*Task prompt:*
Beneath this instruction is a block of data; output from it exactly the lines that run from the one containing "panneaux solaires, gère" through the one containing "l’environnement. N’hésitez donc", inclusive.

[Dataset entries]
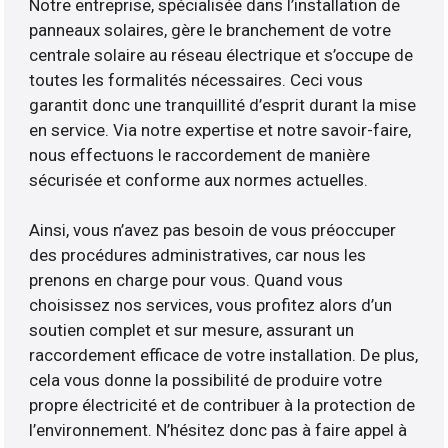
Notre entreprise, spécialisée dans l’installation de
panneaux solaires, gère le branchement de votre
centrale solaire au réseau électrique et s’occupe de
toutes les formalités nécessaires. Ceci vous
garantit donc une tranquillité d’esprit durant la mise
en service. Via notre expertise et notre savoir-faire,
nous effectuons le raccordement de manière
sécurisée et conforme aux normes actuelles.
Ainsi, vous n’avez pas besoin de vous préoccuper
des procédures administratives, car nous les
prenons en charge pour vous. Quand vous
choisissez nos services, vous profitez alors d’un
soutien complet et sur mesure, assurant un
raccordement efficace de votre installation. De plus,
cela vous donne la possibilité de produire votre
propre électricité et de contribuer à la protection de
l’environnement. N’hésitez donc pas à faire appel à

--

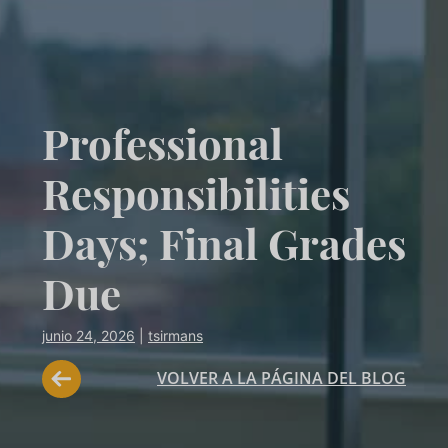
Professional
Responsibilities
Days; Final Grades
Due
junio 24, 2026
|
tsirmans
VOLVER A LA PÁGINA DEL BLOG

*Expected answer:*
panneaux solaires, gère le branchement de votre
centrale solaire au réseau électrique et s’occupe de
toutes les formalités nécessaires. Ceci vous
garantit donc une tranquillité d’esprit durant la mise
en service. Via notre expertise et notre savoir-faire,
nous effectuons le raccordement de manière
sécurisée et conforme aux normes actuelles.
Ainsi, vous n’avez pas besoin de vous préoccuper
des procédures administratives, car nous les
prenons en charge pour vous. Quand vous
choisissez nos services, vous profitez alors d’un
soutien complet et sur mesure, assurant un
raccordement efficace de votre installation. De plus,
cela vous donne la possibilité de produire votre
propre électricité et de contribuer à la protection de
l’environnement. N’hésitez donc pas à faire appel à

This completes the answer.